Don’t shut yourself out from the world
As I stand alone, a wind turbine turns beyond the window outside my room.
I find it’s movement monotonous but I watch the tips prick and reach for the fluffed edges of cloud.
But you seem so calm, collected, so well put together.
As I sit in the GP’s office alone, she tells me I seem so calm, so collected so well put together. I barely answer just smile slightly.
‘Is that a mask? A show?’ I start to feel vulnerable, the problem is I don’t want to be psycho-analysed. But I know she’s just doing what I’ve asked her to.
We talk about gloominess. Hopelessness. Inadequacy. Effects of these feelings on my life. Socially. On Work. On Education. And my subsequent answers -or rather jumbled responses- are scored on a sheet that minimises my emotions to a single ball point figure.
She asserts a name I can’t quite remember nor have I ever heard; a pill a prescription a mode of rebalancing the chemical levels in the body. And I can’t help but sit opposite her, almost alone, and wonder why I need this when other people don’t?
Let’s get out of here for a while
As I sit alone in the passenger side of my friend’s car, she drives me to an escape that I can’t seem to reach. I wonder if this gaping pit of emptiness inside me will ever subside.
I think of someone I have recently lost, who I don’t talk to anymore. I wonder if, as I hold them in my heart, if they too still think of me even though vast distance separates our bodies; two once connected hearts beating in different ends of the same land.

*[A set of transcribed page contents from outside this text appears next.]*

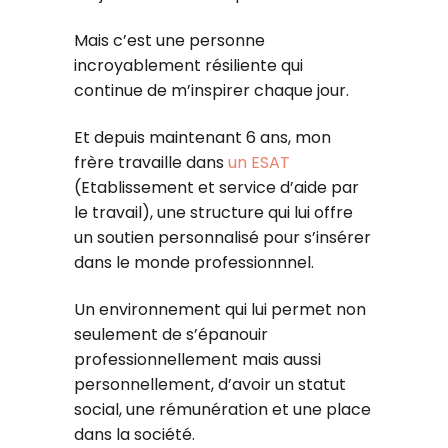
Mais c’est une personne
incroyablement résiliente qui
continue de m’inspirer chaque jour.
Et depuis maintenant 6 ans, mon
frère travaille dans
un ESAT
(Etablissement et service d’aide par
le travail), une structure qui lui offre
un soutien personnalisé pour s’insérer
dans le monde professionnnel.
Un environnement qui lui permet non
seulement de s’épanouir
professionnellement mais aussi
personnellement, d’avoir un statut
social, une rémunération et une place
dans la société.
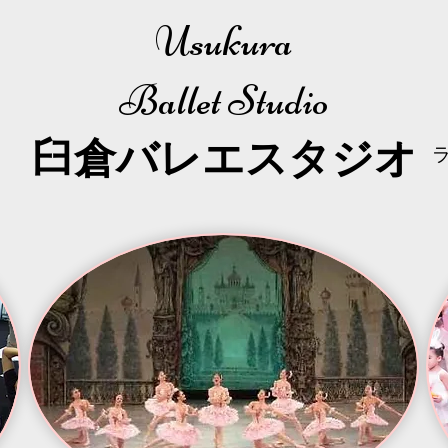
Usukura
Ballet Studio
​臼倉
バレエスタジオ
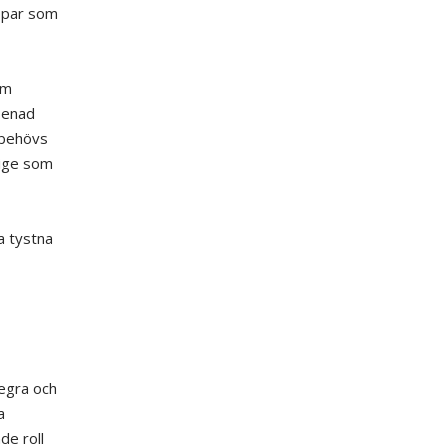
appar som
om
 enad
 behövs
rige som
a tystna
segra och
a
de roll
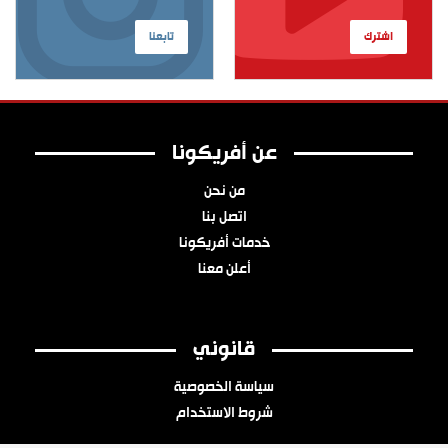
اشترك
تابعنا
عن أفريكونا
من نحن
اتصل بنا
خدمات أفريكونا
أعلن معنا
قانوني
سياسة الخصوصية
شروط الاستخدام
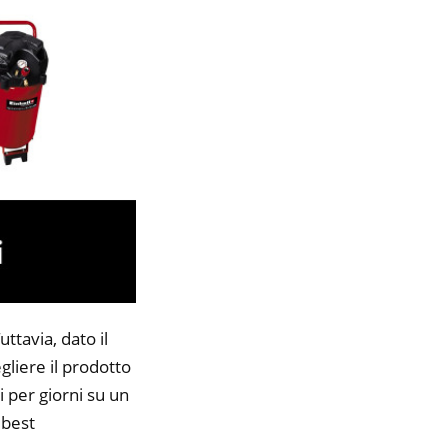
ttavia, dato il
gliere il prodotto
i per giorni su un
 best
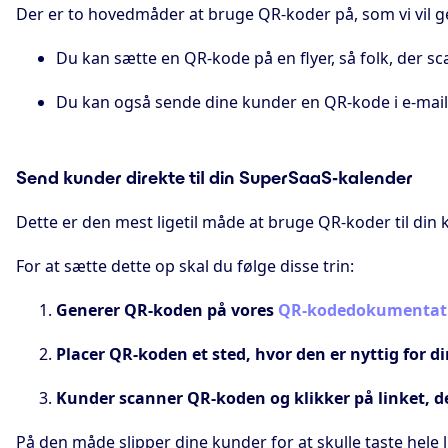
Der er to hovedmåder at bruge QR-koder på, som vi vil
Du kan sætte en QR-kode på en flyer, så folk, der s
Du kan også sende dine kunder en QR-kode i e-mailen
Send kunder direkte til din SuperSaaS-kalender
Dette er den mest ligetil måde at bruge QR-koder til din
For at sætte dette op skal du følge disse trin:
Generer QR-koden på vores
QR-kodedokumentati
Placer QR-koden et sted, hvor den er nyttig for d
Kunder scanner QR-koden og klikker på linket, d
På den måde slipper dine kunder for at skulle taste hele l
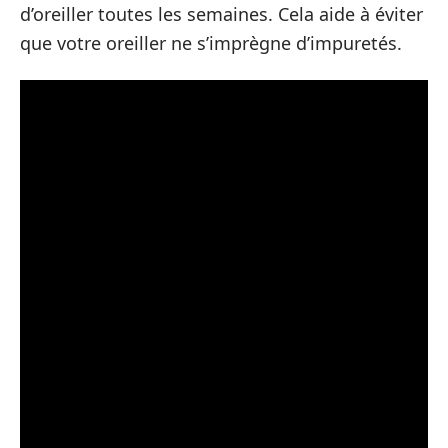
d’oreiller toutes les semaines. Cela aide à éviter
que votre oreiller ne s’imprègne d’impuretés.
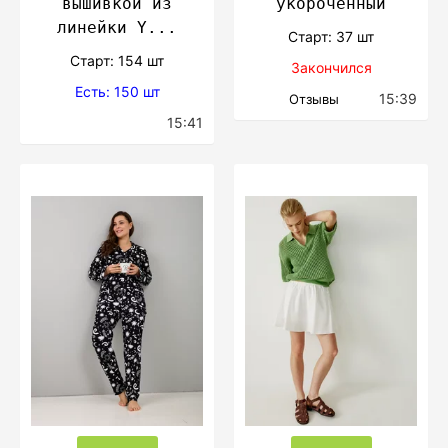
вышивкой из
укороченный
линейки Y...
Cтарт: 37 шт
Cтарт: 154 шт
Закончился
Есть: 150 шт
15:39
Отзывы
15:41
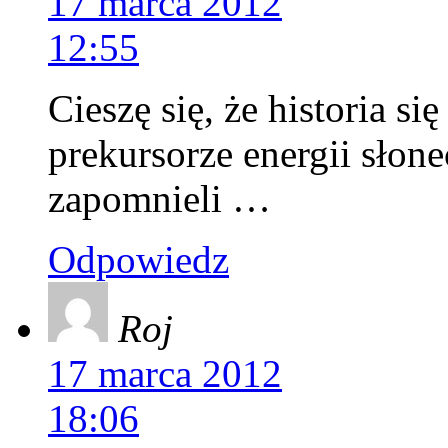
17 marca 2012
12:55
Cieszę się, że historia si
prekursorze energii słon
zapomnieli …
Odpowiedz
Roj
17 marca 2012
18:06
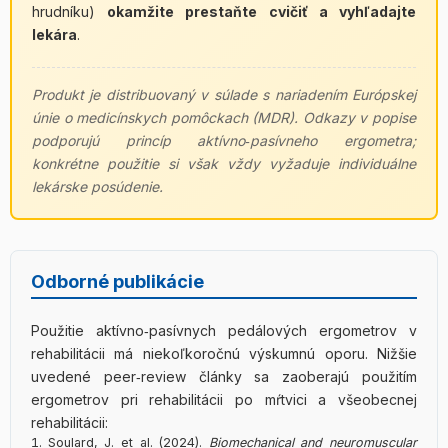
hrudníku)
okamžite prestaňte cvičiť a vyhľadajte
lekára
.
Produkt je distribuovaný v súlade s nariadením Európskej
únie o medicínskych pomôckach (MDR). Odkazy v popise
podporujú princíp aktívno‑pasívneho ergometra;
konkrétne použitie si však vždy vyžaduje individuálne
lekárske posúdenie.
Odborné publikácie
Použitie aktívno‑pasívnych pedálových ergometrov v
rehabilitácii má niekoľkoročnú výskumnú oporu. Nižšie
uvedené peer‑review články sa zaoberajú použitím
ergometrov pri rehabilitácii po mŕtvici a všeobecnej
rehabilitácii:
Soulard, J. et al. (2024).
Biomechanical and neuromuscular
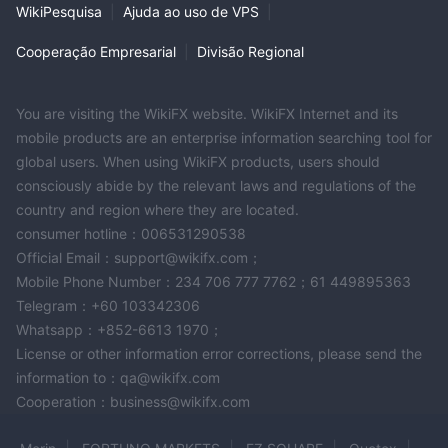
WikiPesquisa
|
Ajuda ao uso de VPS
|
Cooperação Empresarial
|
Divisão Regional
You are visiting the WikiFX website. WikiFX Internet and its
mobile products are an enterprise information searching tool for
global users. When using WikiFX products, users should
consciously abide by the relevant laws and regulations of the
country and region where they are located.
consumer hotline：006531290538
Official Email：support@wikifx.com；
Mobile Phone Number：234 706 777 7762；61 449895363
Telegram：+60 103342306
Whatsapp：+852-6613 1970；
License or other information error corrections, please send the
information to：qa@wikifx.com
Cooperation：business@wikifx.com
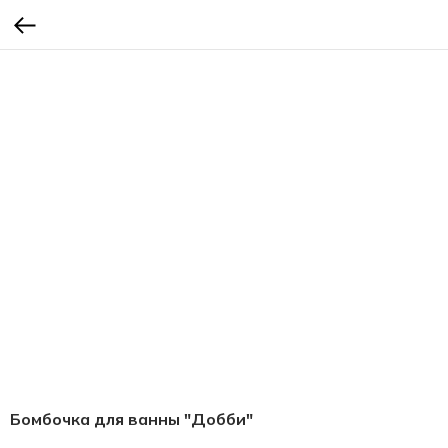
Бомбочка для ванны "Добби"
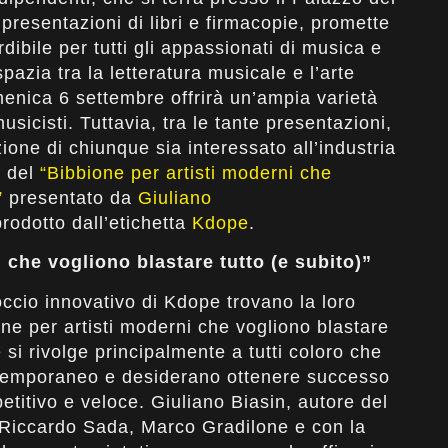
resentazioni di libri e firmacopie, promette
bile per tutti gli appassionati di musica e
zia tra la letteratura musicale e l’arte
menica 6 settembre offrirà un’ampia varietà
 musicisti. Tuttavia, tra le tante presentazioni,
nzione di chiunque sia interessato all’industria
e del
“Bibbione per artisti moderni che
”
presentato da
Giuliano
rodotto dall’etichetta
Kdope
.
i che vogliono blastare tutto (e subito)”
roccio innovativo di Kdope trovano la loro
e per artisti moderni che vogliono blastare
 si rivolge principalmente a tutti coloro che
ntemporaneo e desiderano ottenere successo
itivo e veloce. Giuliano Biasin, autore del
 Riccardo Sada, Marco Gradilone e con la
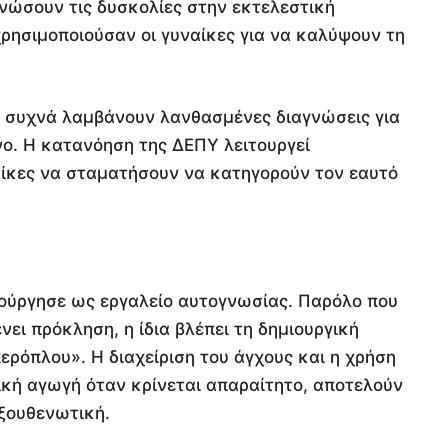
νώσουν τις δυσκολίες στην εκτελεστική
ρησιμοποιούσαν οι γυναίκες για να καλύψουν τη
ς συχνά λαμβάνουν λανθασμένες διαγνώσεις για
νο. Η κατανόηση της ΔΕΠΥ λειτουργεί
αίκες να σταματήσουν να κατηγορούν τον εαυτό
ιτούργησε ως εργαλείο αυτογνωσίας. Παρόλο που
ει πρόκληση, η ίδια βλέπει τη δημιουργική
ερόπλου». Η διαχείριση του άγχους και η χρήση
κή αγωγή όταν κρίνεται απαραίτητο, αποτελούν
εξουθενωτική.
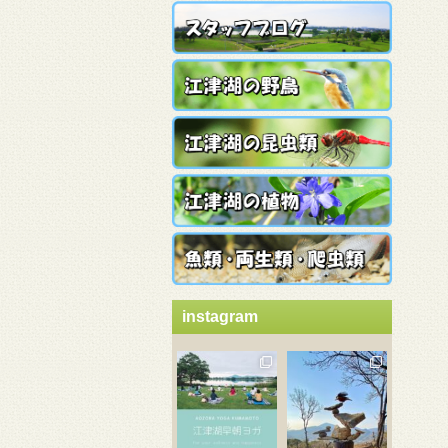
instagram
3月 21
3月 18
3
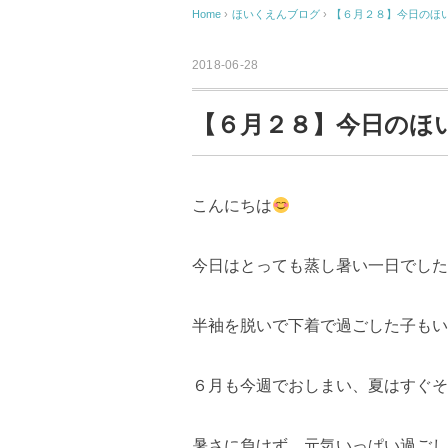
Home
›
ほいくえんブログ
›
【６月２８】今日のほ
2018-06-28
【６月２８】今日のほ
こんにちは
今日はとっても蒸し暑い一日でした
半袖を脱いで下着で過ごした子もい
６月も今週でおしまい、夏はすぐそ
暑さに負けず、元気いっぱい過ごして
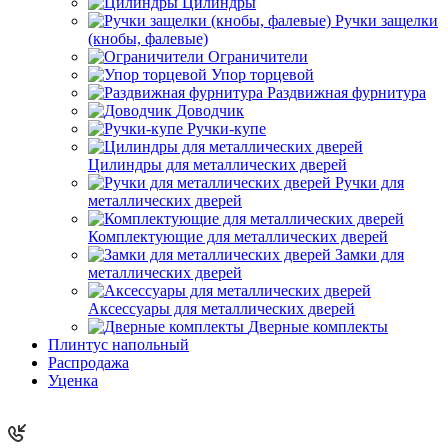
Цилиндры
Ручки защелки
(кнобы, фалевые)
Ограничители
Упор торцевой
Раздвижная фурнитура
Доводчик
Ручки-купе
Цилиндры для металлических дверей
Ручки для
металлических дверей
Комплектующие для металлических дверей
Замки для
металлических дверей
Аксессуары для металлических дверей
Дверные комплекты
Плинтус напольный
Распродажа
Уценка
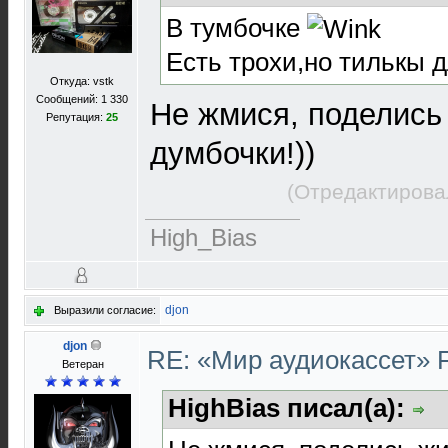
В тумбочке
Есть трохи,но тилькы д
Откуда: vstk
Сообщений: 1 330
Не жмися, поделись
Репутация:
25
думбочки!))
(Отредактирова
High_Bias
djon
Выразили согласие:
djon
RE: «Мир аудиокассет» 
Ветеран
HighBias писал(а):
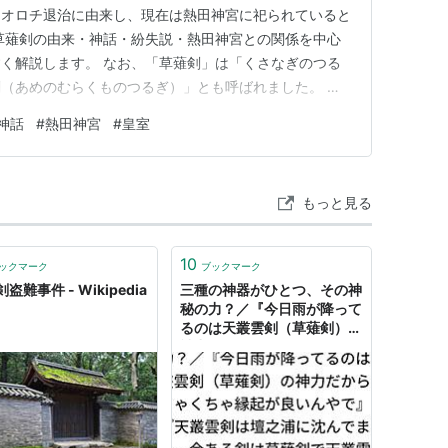
ノオロチ退治に由来し、現在は熱田神宮に祀られていると
草薙剣の由来・神話・紛失説・熱田神宮との関係を中心
く解説します。 なお、「草薙剣」は「くさなぎのつる
（あめのむらくものつるぎ）」とも呼ばれました。 こ
は何か（基本的な意味と位置づけ） スサノオとヤマタノ
神話
#
熱田神宮
#
皇室
名「天叢雲剣」との関係 草薙剣の形状・素材に関する推
現在の所在 壇ノ浦での…
もっと見る
10
ックマーク
ブックマーク
盗難事件 - Wikipedia
三種の神器がひとつ、その神
秘の力？／『今日雨が降って
るのは天叢雲剣（草薙剣）の
神力だからめちゃくちゃ縁起
が良いんやで』に『天叢雲剣
は壇之浦に沈んでますよ…今
ある剣は草薙剣で天叢雲剣と
は別物です』というツッコミ
も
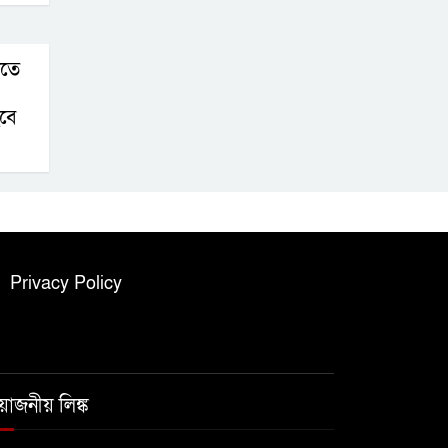
িতে
হবে
Privacy Policy
রয়োজনীয় লিঙ্ক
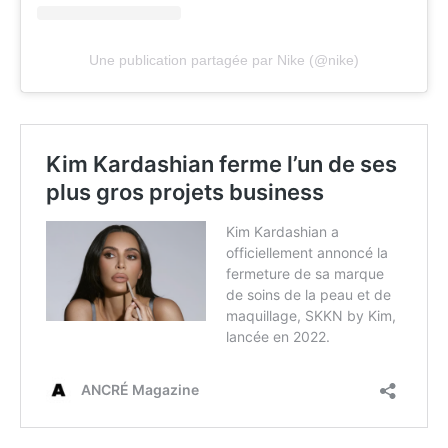
Une publication partagée par Nike (@nike)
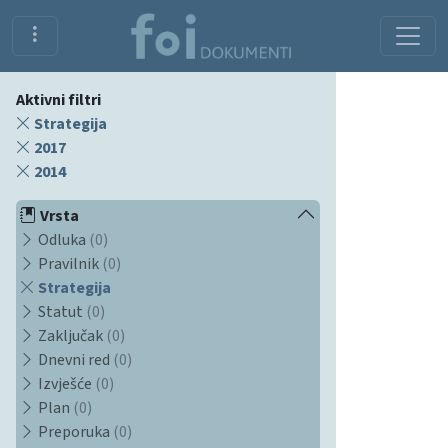
Aktivni filtri
Strategija
2017
2014
Vrsta
Odluka
(0)
Pravilnik
(0)
Strategija
Statut
(0)
Zaključak
(0)
Dnevni red
(0)
Izvješće
(0)
Plan
(0)
Preporuka
(0)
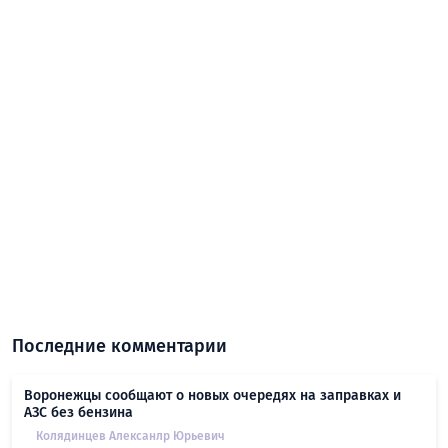
Последние комментарии
Воронежцы сообщают о новых очередях на заправках и
АЗС без бензина
Колядинцев Алексанлр Юрьевич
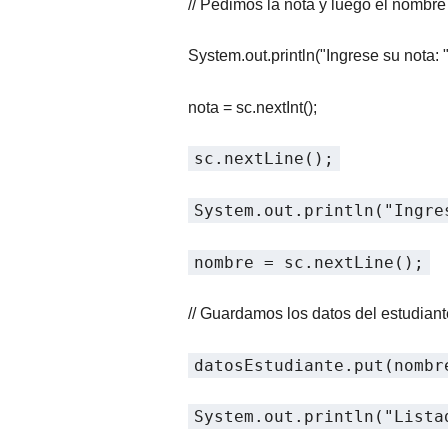
// Pedimos la nota y luego el nombre
System.out.println("Ingrese su nota: "
nota = sc.nextInt();
sc.nextLine();
System.out.println("Ingre
nombre = sc.nextLine();
// Guardamos los datos del estudian
datosEstudiante.put(nombr
System.out.println("Lista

As I get home that night I sit alone, a wind turbine turns beyond the window outside my room. I cannot see it this time, it is masked behind blackened trees and before a teal sky, that merges eventually into aquatic blue.
. Back to basics
As I sit alone, 2 months later planning an essay I feel relatively confident about, I realise the cliche might just be on to something: it does get better. Time does heal or perhaps in response to time our bodies force us to heal. Either way I sit here, alone, yet more optimistic.
I think of the trees that incase turbines opposite my house. I think of how they refuse to stop turning, just like the world. I think of how beautifully hazy the sky looked last night just before the sun laid itself to rest, of its boundaries of blue and yellow and their slow goodbyes to the air. And as I sit here alone I tell myself that I am better now because I see the beauty in things I for some time was unable to see, that I overlooked and took for granted because of the banality of life in that moment. It gets better, I tell myself as I sit alone, remembering not to shut myself out from the world.